START Supplied material
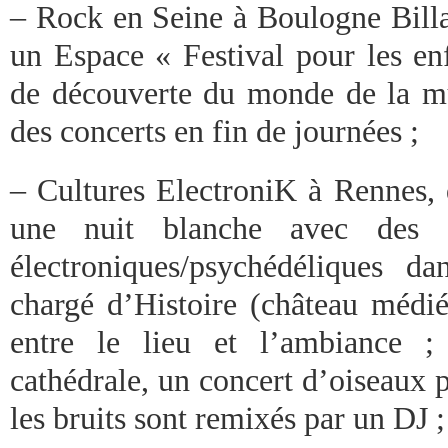
– Rock en Seine à Boulogne Billa
un Espace « Festival pour les enf
de découverte du monde de la mu
des concerts en fin de journées ;
– Cultures ElectroniK à Rennes, 
une nuit blanche avec des 
électroniques/psychédéliques d
chargé d’Histoire (château médié
entre le lieu et l’ambiance ;
cathédrale, un concert d’oiseaux 
les bruits sont remixés par un DJ ;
END Supplied material
## [Exercise goal]
Starting at the line that contains "Cultures ElectroniK à", write out every line through the last one in the data above, exactly as it stands.

## [Answer to the exercise]
– Cultures ElectroniK à Rennes, 
une nuit blanche avec des 
électroniques/psychédéliques d
chargé d’Histoire (château médié
entre le lieu et l’ambiance ;
cathédrale, un concert d’oiseaux 
les bruits sont remixés par un DJ ;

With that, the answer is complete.